**EXERCISE DETAILS**: Determine how many lines in the records below include the word "Armband" and output that number alone.

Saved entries
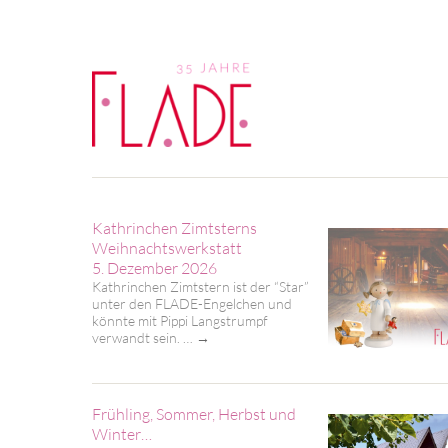
Kathrinchen Zimtsterns
Weihnachtswerkstatt
5. Dezember 2026
Kathrinchen Zimtstern ist der “Star”
unter den FLADE-Engelchen und
könnte mit Pippi Langstrumpf
verwandt sein. …
→
Frühling, Sommer, Herbst und
Winter…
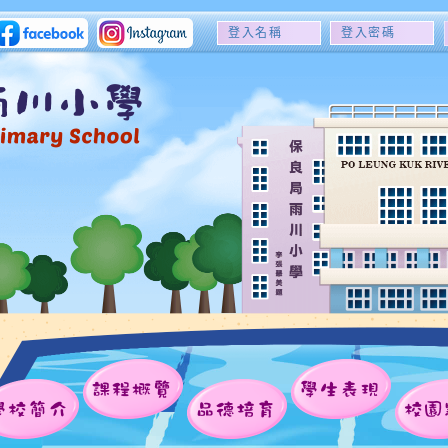
登
登
入
入
名
密
稱
碼
課程概覽
學生表現
學校簡介
品德培育
校園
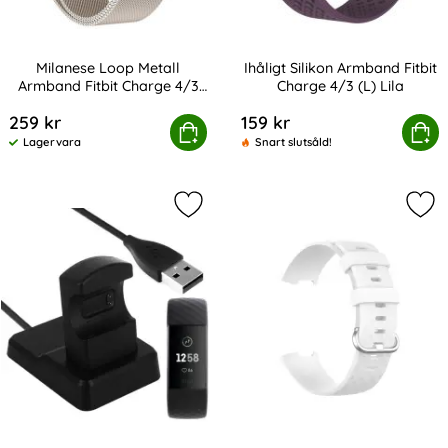
Milanese Loop Metall
Ihåligt Silikon Armband Fitbit
Armband Fitbit Charge 4/3
Charge 4/3 (L) Lila
Art. nr 201275
Art. nr 201295
Champagne Guld
259 kr
159 kr
 Loop Metall Armband Fitbit Charge 4/3 Champagne Gul
Köp
Ihåligt Silikon Armband Fitb
Köp
Lagervara
Snart slutsåld!
Tillgänglighet:
Markera fitbit Charge 3 / 4 Dockst
Mar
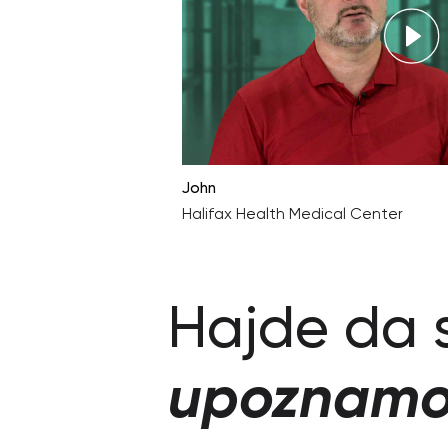
John
Halifax Health Medical Center
Hajde da 
upoznamo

**SOLUTION FOR THIS EXERCISE**: 4